Elon Musk: “Anyone relying on lidar is doomed.” Experts: Maybe not

Lots of companies are working to develop self-driving cars. And almost all of them use lidar, a type of sensor that uses lasers to build a three-dimensional map of the world around the car.

But Tesla CEO Elon Musk argues that these companies are making a big mistake.

“They’re all going to dump lidar,” Elon Musk said at an April event showcasing Tesla’s self-driving technology.

“Anyone relying on lidar is doomed.”

“Lidar is really a shortcut,” added Tesla AI guru Andrej Karpathy. “It sidesteps the fundamental problems of visual recognition that is necessary for autonomy. It gives a false sense of progress, and is ultimately a crutch.”

In recent weeks I asked a number of experts about these claims. And I encountered a lot of skepticism.

“In a sense all of these sensors are crutches,” argued Greg McGuire, a researcher at MCity, the University of Michigan’s testing ground for autonomous vehicles. “That’s what we build, as engineers, as a society—we build crutches.”

Self-driving cars are going to need to be extremely safe and reliable to be accepted by society, McGuire said. And a key principle for high reliability is redundancy. Any single sensor will fail eventually. Using several different types of sensors makes it less likely that a single sensor’s failure will lead to disaster.

“Once you get out into the real world, and get beyond ideal conditions, there’s so much variability,” argues industry analyst (and former automotive engineer) Sam Abuelsamid. “It’s theoretically possible that you can do it with cameras alone, but to really have the confidence that the system is seeing what it thinks it’s seeing, it’s better to have other orthogonal sensing modes”—sensing modes like lidar.
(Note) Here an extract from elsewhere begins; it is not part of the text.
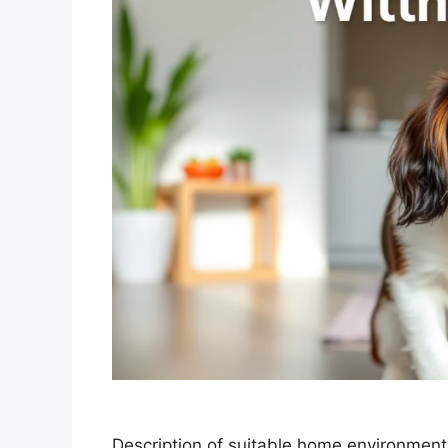
Description of suitable home environment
Camera-only algorithms can work surprisingly well

On April 22, the same day Tesla held its autonomy event, a trio of Cornell researchers published a research paper that offered some support for Musk’s claims about lidar. Using nothing but stereo cameras, the computer scientists achieved breakthrough results on KITTI, a popular image recognition benchmark for self-driving systems. Their new technique produced results far superior to previously published camera-only results—and not far behind results that combined camera and lidar data.

Unfortunately, media coverage of the Cornell paper created confusion about what the researchers had actually found. Gizmodo’s writeup, for example, suggested the paper was about where cameras are mounted on a vehicle—a topic that wasn’t even mentioned in the paper. (Gizmodo re-wrote the article after researchers contacted them.)

To understand what the paper actually showed, we need a bit of background about how software converts raw camera images into a labeled three-dimensional model of a car’s surroundings. In the KITTI benchmark, an algorithm is considered a success if it can accurately place a three-dimensional bounding box around each object in a scene.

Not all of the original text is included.